Third-Party Tool Compatibility
MSP360's storage flexibility extends to backup validation and testing tools. You can integrate with specialized recovery testing platforms or compliance monitoring tools more easily due to the platform's open architecture.
Acronis's integrated approach means fewer integration points overall, but also less flexibility when clients have specific tooling requirements or compliance mandates that require third-party solutions.
Making the Right Choice for Your MSP
When MSP360 Makes Sense
Choose MSP360 if your clients have diverse storage requirements, you need extensive white-labeling capabilities, or you're managing price-sensitive accounts where storage flexibility can significantly impact margins. The platform works well for MSPs who prefer best-of-breed approaches and have technical resources to manage more complex configurations.
When Acronis Fits Better
Acronis Cyber Protect suits MSPs looking to consolidate tools and reduce agent sprawl on client endpoints. If you're already managing multiple security tools and want to simplify operations, the integrated approach can reduce overall complexity despite higher per-device costs.
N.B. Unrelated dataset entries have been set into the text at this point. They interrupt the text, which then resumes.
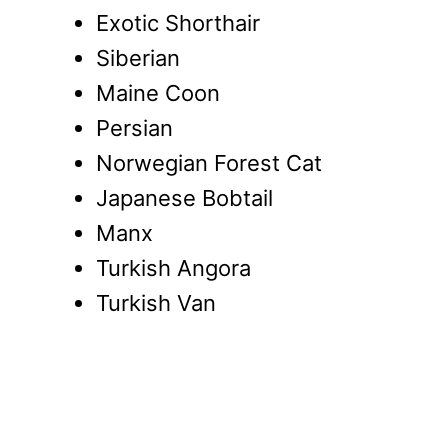
Exotic Shorthair
Siberian
Maine Coon
Persian
Norwegian Forest Cat
Japanese Bobtail
Manx
Turkish Angora
Turkish Van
The platform also works well for MSPs serving clients in regulated industries where the combined backup and security posture reporting simplifies compliance documentation.
Operational Monitoring Challenges
Regardless of which platform you choose, both MSP360 and Acronis present the same fundamental challenge: ensuring backup success across hundreds or thousands of endpoints without manual daily verification.
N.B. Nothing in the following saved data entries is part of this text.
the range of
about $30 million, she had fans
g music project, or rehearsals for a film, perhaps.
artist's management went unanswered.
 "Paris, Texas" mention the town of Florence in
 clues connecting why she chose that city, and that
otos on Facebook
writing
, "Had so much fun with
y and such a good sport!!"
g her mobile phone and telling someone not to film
ShieldPulse addresses this operational gap by providing centralized monitoring and alerting specifically designed for MSP backup operations. Rather than checking individual tenant dashboards or parsing through hundreds of backup reports, ShieldPulse aggregates backup status across your entire client base and surfaces only actionable issues that require immediate attention.
With automated SLA tracking and intelligent false positive filtering, your team can focus on resolving actual problems instead of triaging routine notifications. Pricing starts at $49/month for the Pro plan, with a 21-day trial available to evaluate how centralized backup monitoring impacts your daily operations.
FAQ
Q: Can I migrate backup data between MSP360 and Acronis if I switch platforms?
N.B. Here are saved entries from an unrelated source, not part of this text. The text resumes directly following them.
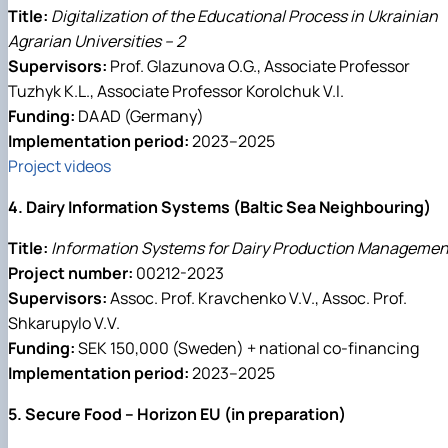
Title:
Digitalization of the Educational Process in Ukrainian
Agrarian Universities – 2
Supervisors:
Prof. Glazunova O.G., Associate Professor
Tuzhyk K.L., Associate Professor Korolchuk V.I.
Funding:
DAAD (Germany)
Implementation period:
2023–2025
Project videos
4. Dairy Information Systems (Baltic Sea Neighbouring)
Title:
Information Systems for Dairy Production Managemen
Project number:
00212-2023
Supervisors:
Assoc. Prof. Kravchenko V.V., Assoc. Prof.
Shkarupylo V.V.
Funding:
SEK 150,000 (Sweden) + national co-financing
Implementation period:
2023–2025
5. Secure Food – Horizon EU (in preparation)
A: Migration complexity depends on your storage configuration. MSP360's storage flexibility can make migrations easier if you're using standard cloud storage formats, while Acronis's proprietary backup formats may require full restoration and re-protection for complete migrations. Plan for significant time investment and potential temporary storage costs during transitions.
Q: Which platform handles backup failures better during ransomware incidents?
A: Both platforms offer ransomware protection, but with different approaches. Acronis includes real-time anti-malware scanning during backup operations, while MSP360 focuses on immutable backup storage options. The effectiveness depends more on your incident response procedures and how quickly you can identify and isolate compromised systems.
Q: How do licensing costs compare when managing mixed environments with different backup needs?
A: MSP360's tiered licensing can be more cost-effective for basic file backup scenarios, while Acronis's all-inclusive pricing may provide better value when you need both backup and endpoint protection. Calculate total cost including storage, security tools, and management overhead rather than just comparing per-device license fees.